La réussite ne peut pas être différée,
c’est à dire qu’il n’est pas envisageable de se dire que dans quelques semaines ils y arriveront !
Que vont-ils retenir de cette séance ? Quel plaisir auront ils ressenti pendant le jeu ?
Et pensez-vous qu’ils vont continuer à s’investir dans le jeu au risque de se froisser aussi avec leurs partenaires ?
Pour la balle aux prisonniers, il s’agirait de proposer en début de cycle des contenus liés à un jeu simplifié à effectif réduit, sans les prisons ni élimination, dans lequel on comptabiliserait simplement les points correspondant au nombre de joueurs adverses touchés.
Et quand les élèves en question auront moins peur de se faire toucher, récupèreront les balles après un rebond ou de volée et auront compris que pour être efficace on doit s’approcher de la cible (ce qui représente une prise de risque importante), alors on pourra mettre en place les prisons qui, au plan informationnel et stratégique, réclameront de nouveaux contenus et apporteront une nouvelle dimension au jeu.
L’observation de la mobilisation de l’élève est essentielle pour optimiser déjà ce qu’ils savent faire et leur permettre de répéter suffisamment pour qu’une manière d’agir plus pertinente apparaisse.
2. Ensuite, lorsque les élèves commencent à réussir, il s’agit surtout ne pas envisager trop vite ou trop tôt de nouveaux apprentissages. Plutôt que de « brûler les étapes » au motif de viser l’expertise dans l’activité, nous souhaitons former des élèves « experts »à chaque étape de leur apprentissage.
Les contenus adaptés permettent l’optimisation des ressources de chacun et favorisent à terme l’émergence de nouvelles stratégies ou techniques corporelles. Quand les élèves sont en situation de réussite, le plaisir de continuer à réussir, de répéter doit être entretenu.
La complexification ou l’augmentation de la difficulté ne peut être systématique ni proposée trop tôt, au risque, une nouvelle fois, de recréer de l’échec ou de ne pas donner assez de temps aux élèves pour s’approprier les contenus et stabiliser leurs apprentissages.
Le plaisir doit être recherché pour que la mobilisation se poursuive jusqu’à ce que la répétition de la réussite permette à l’élève de changer de préoccupation à un moment donné.
Par exemple, au tennis de table, lorsqu’un élève commence à repérer des balles faciles et qu’il réussit à conclure directement le point au retour en jouant une balle placée ou accélérée, nous lui proposerons des contenus pour optimiser sa compétence.
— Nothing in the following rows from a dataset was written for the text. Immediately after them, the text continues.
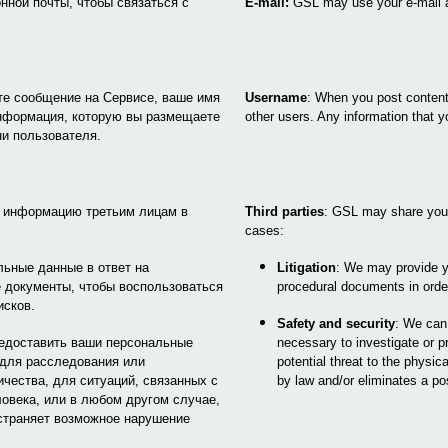
нной почты, чтобы связаться с
E-mail:
GSL may use your e-mail a
те сообщение на Сервисе, ваше имя
Username
: When you post content
нформация, которую вы размещаете
other users. Any information that
ни пользователя.
 информацию третьим лицам в
Third parties
: GSL may share your p
cases:
ьные данные в ответ на
Litigation
: We may provide yo
 документы, чтобы воспользоваться
procedural documents in order
исков.
Safety and security
: We can 
едоставить ваши персональные
necessary to investigate or pr
 для расследования или
potential threat to the physic
чества, для ситуаций, связанных с
by law and/or eliminates a pos
овека, или в любом другом случае,
 устраняет возможное нарушение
Comment bien placer sa balle, comment orienter son geste et son corps pour être efficace, comment distinguer parmi les balles qui arrivent celles qui sont favorables ou difficiles à jouer, etc.
Au contraire, il ne serait pas judicieux de chercher à lui faire acquérir trop rapidement des contenus pour savoir jouer plusieurs fois des balles placées ou jouer des balles placées sur les retours difficiles. Il faut savoir attendre l’émergence de ces nouvelles stratégies.
Cette piste souligne l’importance de stabiliser et d’optimiser les réussites en cours, c’est-à-dire de cibler un nombre restreint de contenus, de renforcer les points forts de l’élève et d’optimiser les ressources de chacun pour espérer faire émerger une nouvelle adaptation à l’activité.